De Luca His directing reel was bizarre. It just wasn’t a good reel. It was very low-rent. But he came in and spoke about the movie and looked us in the eye and gave us his vision. And that is what got him the job.
Myers I was so excited, I jumped in the pool with all my clothes on.
Roach Once I got it, I presented storyboards for the fembots, based on the Castle Anthrax scene in Monty Python and the Holy Grail, when Sir Galahad is nearly thwarted by a group of seductive-looking women. I got Shaye and De Luca laughing, and they said, “OK, we’ll greenlight it for $16.5 million and not a penny more.” Then we started casting.
Myers I always loved the “We’re not so different, you and I” scene. That was the main reason I wanted to play both Austin and Dr. Evil. The Dr. Evil voice is a little bit Lorne Michaels, there are no two ways about it, but there is a lot more Donald Pleasence in there than Lorne. Lorne has a pinky thing, but he doesn’t do it anymore.

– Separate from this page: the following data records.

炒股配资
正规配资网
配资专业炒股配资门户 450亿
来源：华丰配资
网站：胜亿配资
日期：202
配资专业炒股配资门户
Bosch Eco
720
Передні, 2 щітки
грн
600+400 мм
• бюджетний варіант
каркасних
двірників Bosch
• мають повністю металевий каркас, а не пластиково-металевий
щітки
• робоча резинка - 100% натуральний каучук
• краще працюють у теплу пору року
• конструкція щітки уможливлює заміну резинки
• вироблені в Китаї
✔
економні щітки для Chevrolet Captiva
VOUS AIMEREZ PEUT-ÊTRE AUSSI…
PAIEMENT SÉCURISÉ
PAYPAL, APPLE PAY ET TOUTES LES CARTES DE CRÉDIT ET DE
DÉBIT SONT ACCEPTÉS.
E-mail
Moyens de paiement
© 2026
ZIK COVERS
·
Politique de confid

Elizabeth Hurley, “Vanessa Kensington” My agent called and said Mike Myers wanted me to star with him in a new movie. I was with my then-boyfriend Hugh Grant, who punched the air with excitement. He said Mike was one of the funniest comedians on the planet.

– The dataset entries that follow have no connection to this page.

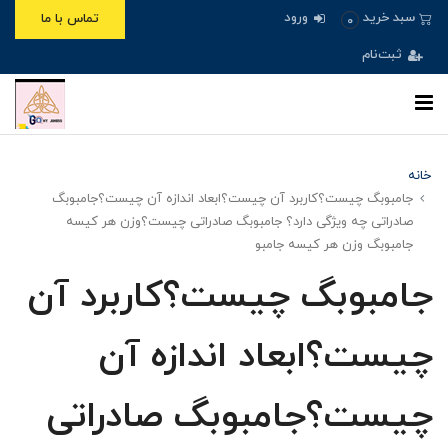
ورود
سبد خرید
تماس با ما
0
ثبت‌نام
خانه
جامبوبگ چیست؟کاربرد آن چیست؟ابعاد اندازه آن چیست؟جامبوبگ
صادراتی چه ویژگی دارد؟ جامبوبگ صادراتی چیست؟وزن هر کیسه
جامبوبگ وزن هر کیسه جامبو
جامبوبگ چیست؟کاربرد آن
چیست؟ابعاد اندازه آن
چیست؟جامبوبگ صادراتی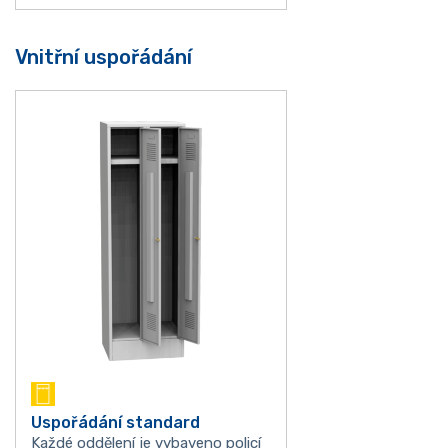
Vnitřní uspořádání
Uspořádání standard
Každé oddělení je vybaveno policí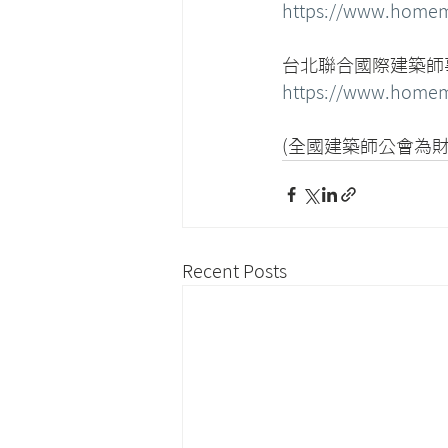
https://www.homemes
台北聯合國際建築師
https://www.home
(全國建築師公會為
Recent Posts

Robert Wagner, “Number Two” Mike wrote Number Two for me. The script hit the door, I read it and I just thought it was fabulous. It was a very provocative, dangerous thing to do, and I just embraced it from the beginning.
Seth Green, “Scott Evil” I got the script for Carrot Top’s Chairman of the Board and Austin Powers in the same week. I was doing a Mamet play at the time, so my head was in a spot about actor preparation, and all of my thoughts in respect to this character were to play it deeply sincere. I thought that would be funniest next to Mike’s broad character. If you look at me in the movie, I am in a drama.
Michael York, “Basil Exposition” Throughout my career, I have always relied on instinct and there was something about Austin Powers that really appealed.
Mindy Sterling, “Frau Farbissina” I met Mike when he came and did some improv shows with us at the Groundling Theatre and he tried out Austin Powers. I think Jay saw that particular show, and I must have done some kind of German woman. They asked if I would come in and audition.
Mimi Rogers, “Mrs. Kensington” Initially, they were talking to me about playing Alotta Fagina, but I was doing something where the dates couldn’t work. So it ended up being Mrs. Kensington.
Larry Thomas, “blackjack dealer” My manager kept calling and told me Mike Myers wrote this film called Austin Powers and there was this really fun character called Number Two. They didn’t have an answer from their celebrity offer, and I was halfway there when she told me the celebrity offer was taken, but they wanted to offer me a cameo because they liked me as the Soup Nazi in Seinfeld.
Clint Howard, “radar operator” It was a simple thing. Jay explained to me they were kind of doing a goof on the Apollo 13 flight control guy.
Roach Everything was shot in L.A. on backlots except the Vegas stuff. Outside Dr. Evil’s lair was Red Rock; we shot right outside Vegas. I think the main backlot at Paramount was the one we used to set up that whole opening Carnaby Street scene.
Myers The song “Soul Bossa Nova” was on a game show in Canada called Definition. It was just swinger music. Quincy Jones had to remaster it, I remember, because it speeds up and slows down.
Quincy Jones, musician, composer I wrote “Soul Bossa Nova” in 20 minutes 55 years ago, and it just keeps resurrecting itself. I worked with Mike when I hosted SNL in 1990. We became friends, so when they reached out to ask for permission to use the song, I happily agreed.